(Task material Opens)
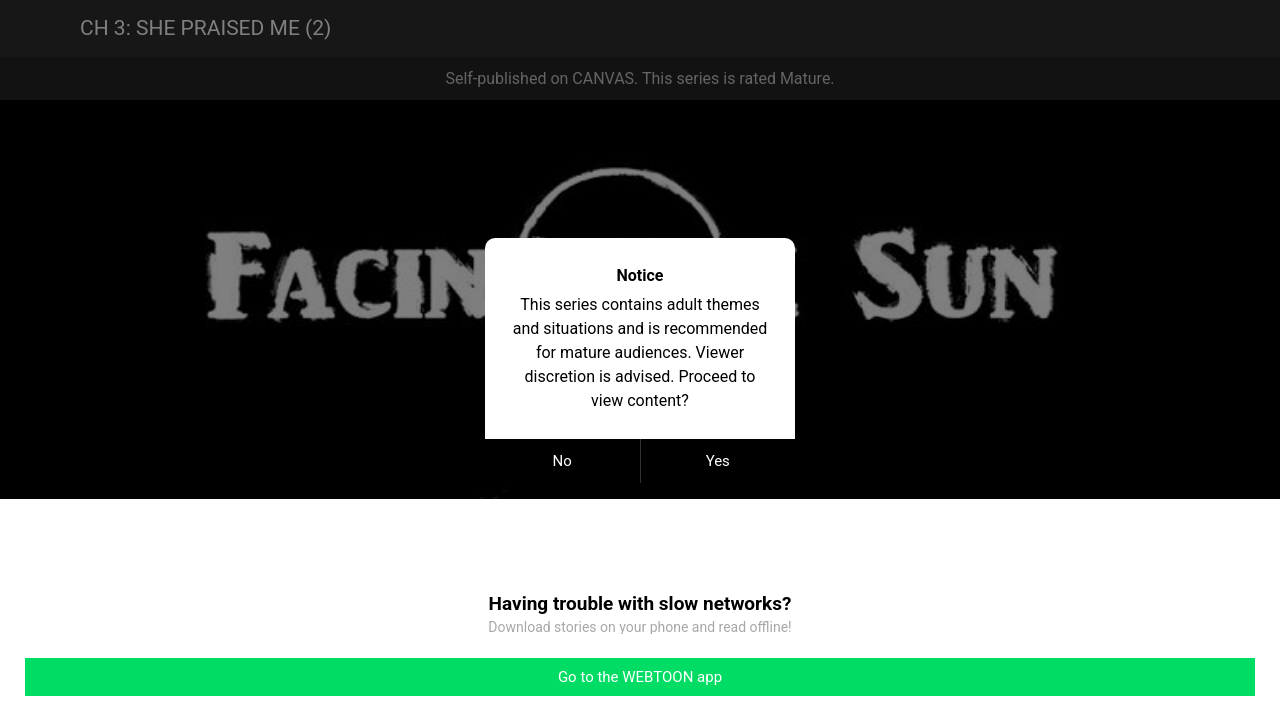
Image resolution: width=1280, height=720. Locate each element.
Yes (718, 461)
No (562, 461)
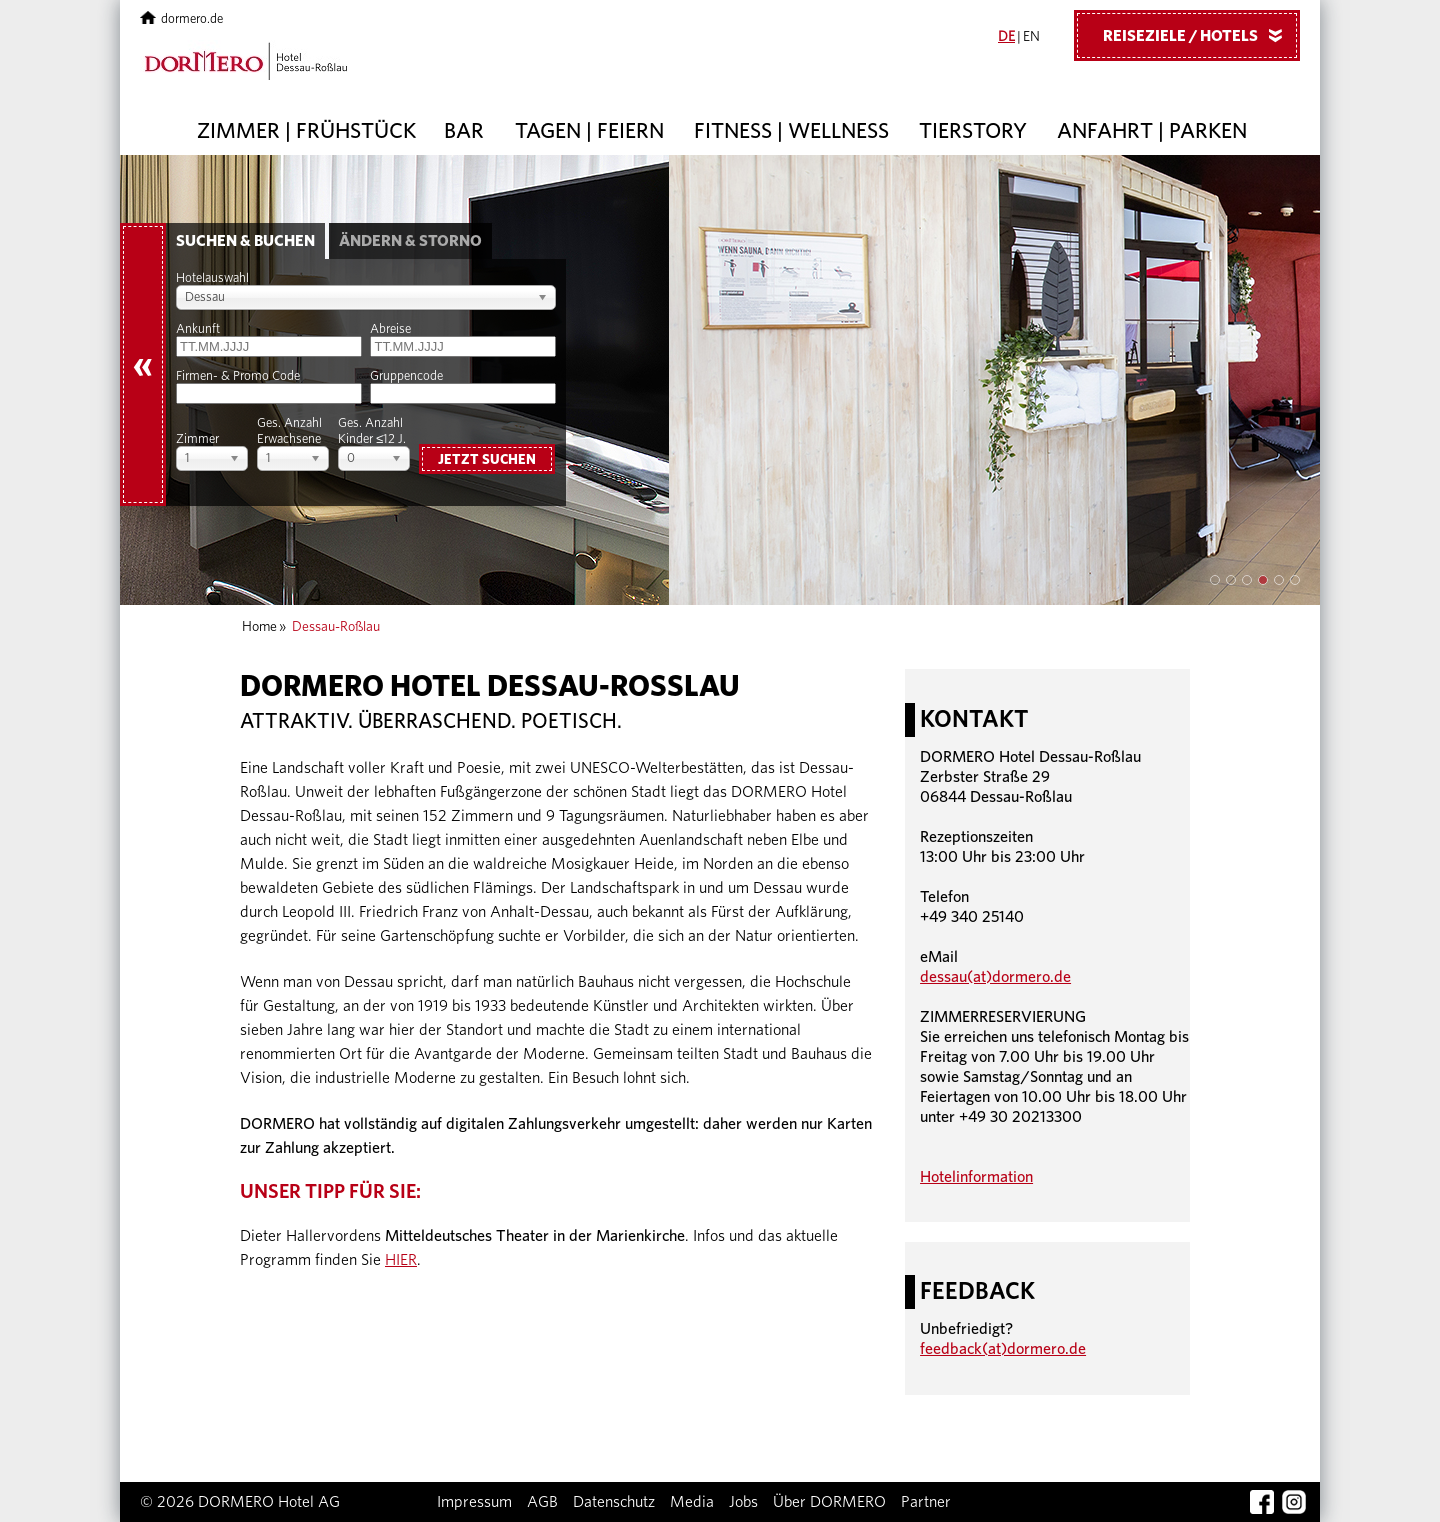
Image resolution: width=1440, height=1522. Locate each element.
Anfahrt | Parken (1152, 131)
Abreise (390, 329)
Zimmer (197, 439)
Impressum (474, 1502)
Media (692, 1502)
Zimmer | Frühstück (306, 131)
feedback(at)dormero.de (1003, 1349)
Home (259, 627)
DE (1006, 37)
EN (1031, 37)
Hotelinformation (976, 1177)
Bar (464, 131)
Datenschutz (614, 1502)
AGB (542, 1502)
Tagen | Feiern (589, 131)
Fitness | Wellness (791, 131)
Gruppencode (406, 376)
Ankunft (198, 329)
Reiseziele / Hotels (1200, 35)
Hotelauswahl (212, 278)
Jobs (743, 1502)
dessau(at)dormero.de (995, 977)
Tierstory (973, 131)
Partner (926, 1502)
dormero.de (181, 19)
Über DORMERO (829, 1502)
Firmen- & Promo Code (238, 376)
(Task material Closes)
Work item
Which lines of the data contain the string "width"? Copy each of them.

Answer for the task
Image resolution: width=1280, height=720. Locate each element.
Image resolution: width=1440, height=1522. Locate each element.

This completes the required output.